Michael Moore (no, not that Michael Moore, but the ideology is the same) labor editor of The St. Paul Union Advocate, told comrade Zirin that local unions and others in Minnesota have been organizing around the Super Bowl for weeks.

Transit workers authorized a strike during Super Bowl week to extract demands. St. Paul teachers taught their students grassroots activism by waging a social media campaign to shame corporate villains US Bank and Ecolab for spending $50 million to lure the Super Bowl and its billionaire owners to Minnesota, while dodging local taxes that would go to public schools. Bakery workers, retail janitors and fast food workers are demonstrating near the football stadium, demanding concessions and supporting racial equality and rights for illegal aliens.

"This is a showcase for the best of our community," Moore wrote.

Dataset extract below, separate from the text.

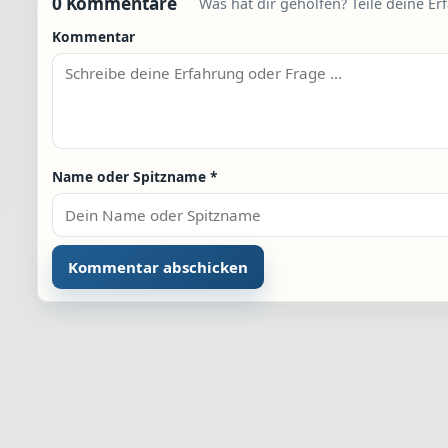
0 Kommentare
Was hat dir geholfen? Teile deine Er
Kommentar
Name oder Spitzname
*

A showcase for low standards, that is.

These people are Zirin's heroes and they're "teaching the rest of us a hell of a lesson." It's a lesson that extends beyond the Super Bowl, too:

Whether it’s Super Bowl week in one city, or the way this Trump administration makes all of us feel like we are facing a fusillade of injustice from every possible angle, it can be difficult to know what issues upon which to focus and where to build the most effective citadels of resistance. But the young activists of the Twin Cities are practicing old-fashioned solidarity to knit together their different issues and push forward as one.

The word "forward" is an interesting choice of words coming from a hardened lefty like Zirin. It's historically been used by Marxists in reference to the long march forward past capitalism and on to socialism and communism. Former President Barack Obama used the code word, too.